WHAT IS NEEDED ▸ Restate exactly the lines below, from the one containing "February 2024" through the final line, and leave out the pictures.
*** MATERIAL FOR THE TASK
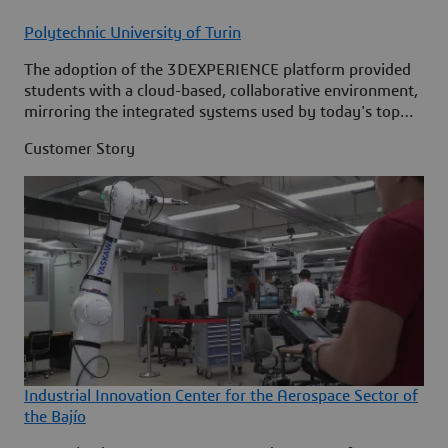
Polytechnic University of Turin
The adoption of the 3DEXPERIENCE platform provided
students with a cloud-based, collaborative environment,
mirroring the integrated systems used by today's top
industrial innovators.
Customer Story
Industrial Innovation Center for the Aerospace Sector of
the Bajío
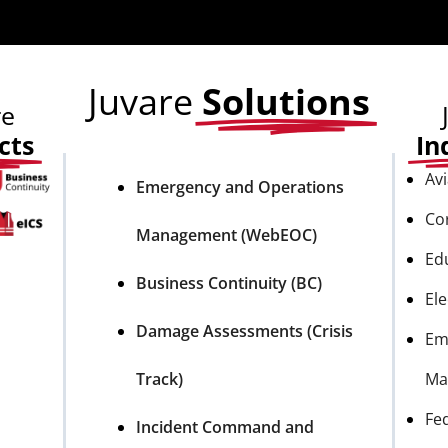
Juvare
Solutions
re
cts
In
Avi
Emergency and Operations
Co
Management (WebEOC)
Ed
Business Continuity (BC)
Ele
Damage Assessments (Crisis
Em
Track)
Ma
Fe
Incident Command and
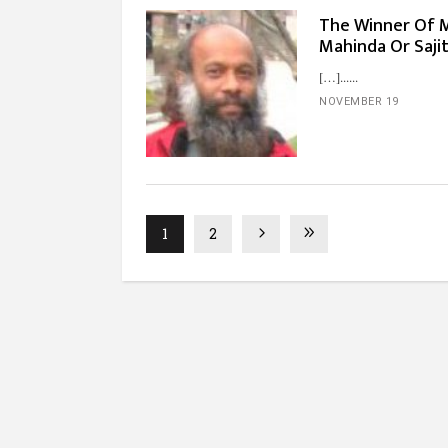
The Winner Of Ma
Mahinda Or Saj
[…]...
NOVEMBER 19
1
2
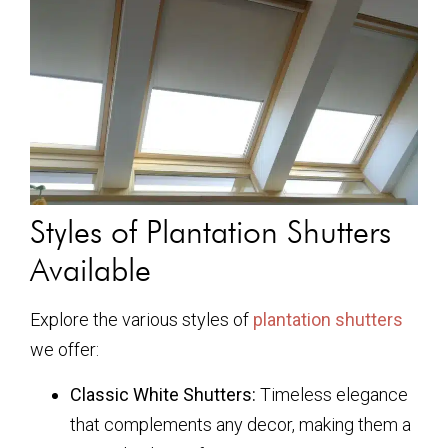
Styles of Plantation Shutters
Available
Explore the various styles of
plantation shutters
we offer:
Classic White Shutters:
Timeless elegance
that complements any decor, making them a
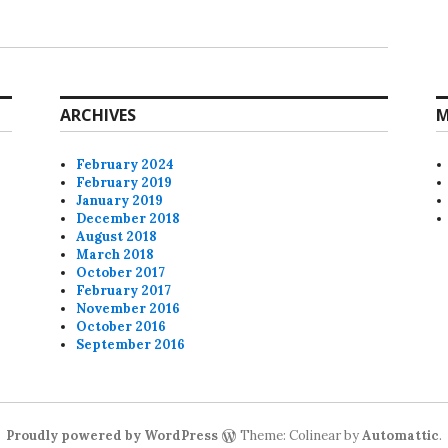
ARCHIVES
M
February 2024
February 2019
January 2019
December 2018
August 2018
March 2018
October 2017
February 2017
November 2016
October 2016
September 2016
Proudly powered by WordPress
Theme: Colinear by
Automattic
.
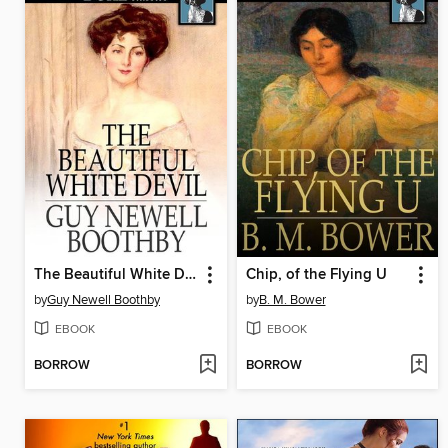
The Beautiful White Devil
Chip, of the Flying U
by
Guy Newell Boothby
by
B. M. Bower
EBOOK
EBOOK
BORROW
BORROW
******
ANSWER TO THIS EXERCISE ▸
February 2024
February 2019
January 2019
December 2018
August 2018
March 2018
October 2017
February 2017
November 2016
October 2016
September 2016
Proudly powered by WordPress
Theme: Colinear by
Automattic
.
The Beautiful White Devil
Chip, of the Flying U
by
Guy Newell Boothby
by
B. M. Bower
EBOOK
EBOOK
BORROW
BORROW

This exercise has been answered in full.